# Hymer 555 electric step



## al3674 (Mar 29, 2008)

Hi there folks,
I have just noticed a small switch fitted to the side of my entrance step on my '92 hymer 555 and wonder if it is a limit switch or is it for a warning light to say the step is down when travelling?
I have no power to the switch and it's in a pretty corroded state but if it's for a warning light or buzzer it would be nice to have it working.
Can somebody shed any light on the whereabouts of the power source as all the fuses are fine.

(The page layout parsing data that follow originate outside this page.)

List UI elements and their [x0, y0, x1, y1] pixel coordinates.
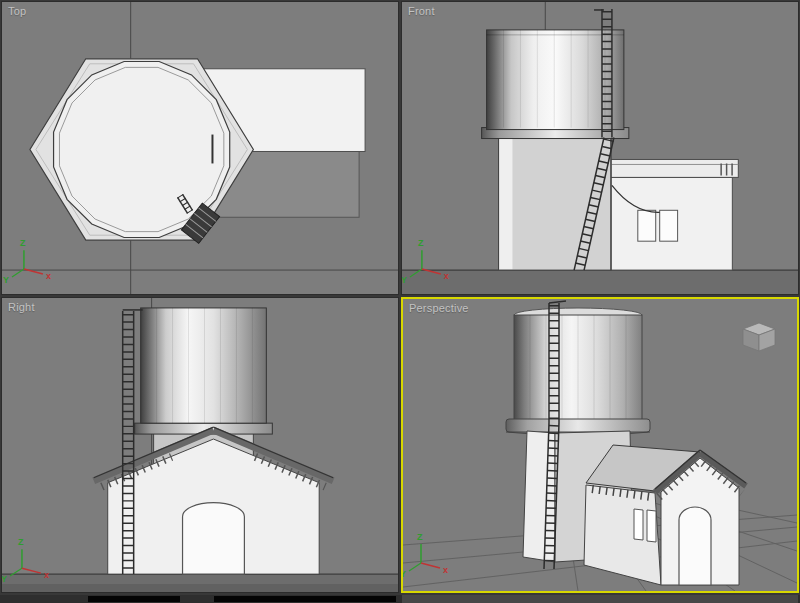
- axis-z-label: Z: [18, 537, 24, 547]
- tank-rim: [506, 419, 650, 432]
- axis-z-label: Z: [20, 238, 26, 248]
- window: [647, 510, 656, 542]
- below-ground-shade: [402, 270, 798, 294]
- status-bar-segment: [402, 595, 798, 603]
- viewport-perspective-label[interactable]: Perspective: [409, 302, 469, 314]
- front-view-canvas[interactable]: Z Y x: [402, 2, 798, 294]
- window: [634, 509, 643, 540]
- viewport-top[interactable]: Top: [1, 1, 399, 295]
- axis-z-label: Z: [417, 532, 423, 542]
- window: [638, 210, 656, 241]
- water-tank-perspective[interactable]: [506, 308, 650, 436]
- pump-house-perspective[interactable]: [584, 445, 746, 585]
- axis-y-label: Y: [403, 569, 406, 579]
- tower-left-face: [523, 431, 555, 562]
- viewport-quad-layout: Top: [0, 0, 800, 603]
- right-view-canvas[interactable]: Z Y x: [2, 298, 398, 592]
- axis-y-label: Y: [3, 275, 9, 285]
- axis-y-label: Y: [2, 574, 7, 584]
- water-tank-front[interactable]: [482, 30, 629, 139]
- water-tank-right[interactable]: [135, 308, 273, 434]
- viewport-top-label[interactable]: Top: [8, 5, 26, 17]
- axis-x-label: x: [444, 271, 449, 281]
- window: [660, 210, 678, 241]
- status-bar: [0, 595, 800, 603]
- perspective-view-canvas[interactable]: Z Y x: [403, 299, 797, 591]
- tower-base-front[interactable]: [499, 137, 611, 271]
- arched-door: [679, 507, 711, 585]
- pump-house-front[interactable]: [611, 159, 738, 270]
- viewport-perspective-active[interactable]: Perspective: [401, 297, 799, 593]
- axis-y-label: Y: [402, 275, 407, 285]
- axis-x-label: x: [443, 565, 448, 575]
- axis-z-label: Z: [418, 238, 424, 248]
- floating-box-object[interactable]: [743, 323, 775, 351]
- arched-door: [183, 503, 245, 575]
- status-bar-segment: [88, 596, 180, 602]
- status-bar-segment: [214, 596, 396, 602]
- viewport-front[interactable]: Front: [401, 1, 799, 295]
- viewport-right[interactable]: Right: [1, 297, 399, 593]
- top-view-canvas[interactable]: Z Y x: [2, 2, 398, 294]
- viewport-front-label[interactable]: Front: [408, 5, 435, 17]
- roof-band: [611, 159, 738, 177]
- axis-x-label: x: [46, 271, 51, 281]
- axis-x-label: x: [44, 570, 49, 580]
- viewport-right-label[interactable]: Right: [8, 301, 35, 313]
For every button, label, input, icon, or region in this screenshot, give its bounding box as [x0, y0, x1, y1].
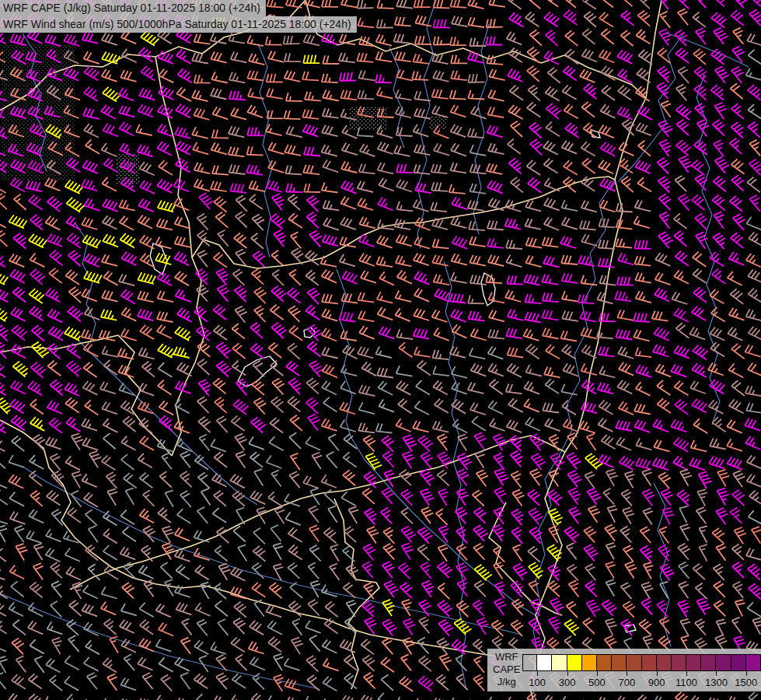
- legend-color-swatch: [611, 654, 627, 671]
- legend-color-swatch: [581, 654, 597, 671]
- legend-label-line2: CAPE: [493, 663, 520, 676]
- legend-tick-mark: [657, 671, 658, 676]
- legend-tick-mark: [746, 671, 747, 676]
- legend-label: WRF CAPE J/kg: [493, 651, 520, 688]
- legend-color-swatch: [626, 654, 641, 671]
- legend-color-swatch: [686, 654, 701, 671]
- legend-color-swatch: [745, 654, 761, 671]
- title-panel: WRF CAPE (J/kg) Saturday 01-11-2025 18:0…: [0, 0, 357, 33]
- legend-tick-mark: [686, 671, 687, 676]
- legend-color-swatch: [700, 654, 716, 671]
- legend-color-swatch: [715, 654, 731, 671]
- map-canvas: [0, 0, 761, 700]
- legend-tick-mark: [716, 671, 717, 676]
- legend-panel: WRF CAPE J/kg 10030050070090011001300150…: [487, 649, 761, 691]
- legend-color-swatch: [596, 654, 612, 671]
- legend-color-swatch: [567, 654, 582, 671]
- legend-tick-mark: [627, 671, 627, 676]
- legend-color-swatch: [731, 654, 746, 671]
- legend-tick-mark: [567, 671, 568, 676]
- legend-label-line3: J/kg: [493, 676, 520, 688]
- legend-tick-mark: [537, 671, 538, 676]
- legend-color-swatch: [551, 654, 567, 671]
- legend-tick-label: 1500: [729, 677, 761, 688]
- legend-color-swatch: [671, 654, 686, 671]
- legend-label-line1: WRF: [493, 651, 520, 663]
- map-title-shear: WRF Wind shear (m/s) 500/1000hPa Saturda…: [0, 16, 357, 33]
- legend-color-scale: [522, 654, 761, 671]
- legend-color-swatch: [641, 654, 657, 671]
- map-title-cape: WRF CAPE (J/kg) Saturday 01-11-2025 18:0…: [0, 0, 266, 16]
- wrf-weather-map: WRF CAPE (J/kg) Saturday 01-11-2025 18:0…: [0, 0, 761, 700]
- legend-color-swatch: [656, 654, 672, 671]
- legend-tick-mark: [597, 671, 598, 676]
- legend-color-swatch: [536, 654, 552, 671]
- legend-color-swatch: [522, 654, 538, 671]
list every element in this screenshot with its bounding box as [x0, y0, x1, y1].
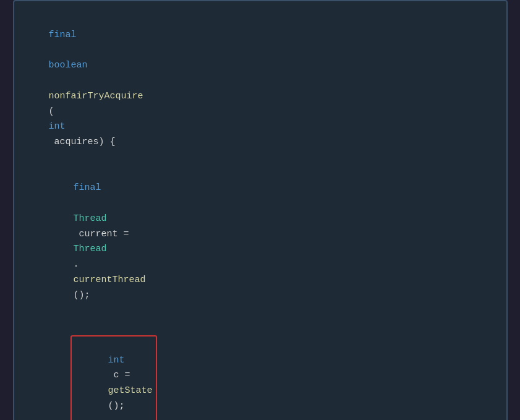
highlight-box-1: int c = getState (); if (c == 0 ) { [70, 335, 157, 420]
code-line-1: final boolean nonfairTryAcquire ( int ac… [27, 12, 494, 166]
kw-int-1: int [49, 121, 66, 132]
class-thread-2: Thread [74, 244, 107, 254]
kw-boolean: boolean [49, 60, 88, 71]
kw-int-box: int [108, 355, 125, 366]
kw-final-2: final [74, 182, 101, 193]
fn-nonfairTryAcquire: nonfairTryAcquire [49, 91, 143, 101]
code-line-2: final Thread current = Thread . currentT… [27, 166, 494, 319]
class-thread: Thread [74, 213, 107, 224]
fn-currentThread: currentThread [74, 275, 146, 285]
code-panel: final boolean nonfairTryAcquire ( int ac… [13, 0, 508, 420]
code-line-box1: int c = getState (); if (c == 0 ) { [27, 320, 494, 420]
kw-final: final [49, 30, 77, 40]
fn-getState: getState [108, 385, 153, 396]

Many thanks in anticipation.....

Allan


----------



## bigx (May 16, 2005)

Hi
Im not familiar with you mh but on my 96 644 the fuse for the electric step is in the well for the leisure battery
Yours X


----------



## wizza (Jun 27, 2008)

our 96 544 step switch was not working, the wire wont have power to it, its just a earth through the switch up to the hand brake switch so if you leave your step down then take the hand brake off the light on the dash stays on till the step is retracted you need to check continuity through the switch to make sure its working if all ok check under the back of the hand brake for an extra wire mine was attached but not making contact hope this helps the wire should go from a body earth trough the switch then to the back of the handbrake if its a newer Hymer it might have a warning buzzer this wiring i know nothing about


----------



## al3674 (Mar 29, 2008)

That sounds a sensible solution..... I will check it out and let you know how i manage


----------



## al3674 (Mar 29, 2008)

*Step switch*

Just a quick update on the switch...
I traced the wire all the way from the switch on the step, around the back of the fridge, along the rear of the sink and water pipes,round behind the toilet and shower tray,along the bed unit and eventually up behind the dashboard to a spare red light on the dash with no bulb in it!!!
It is an earth lead and the power is from the horn circuit (the earth being made when the step is down).
Many thanks for all help.

Safe motoring now!!


----------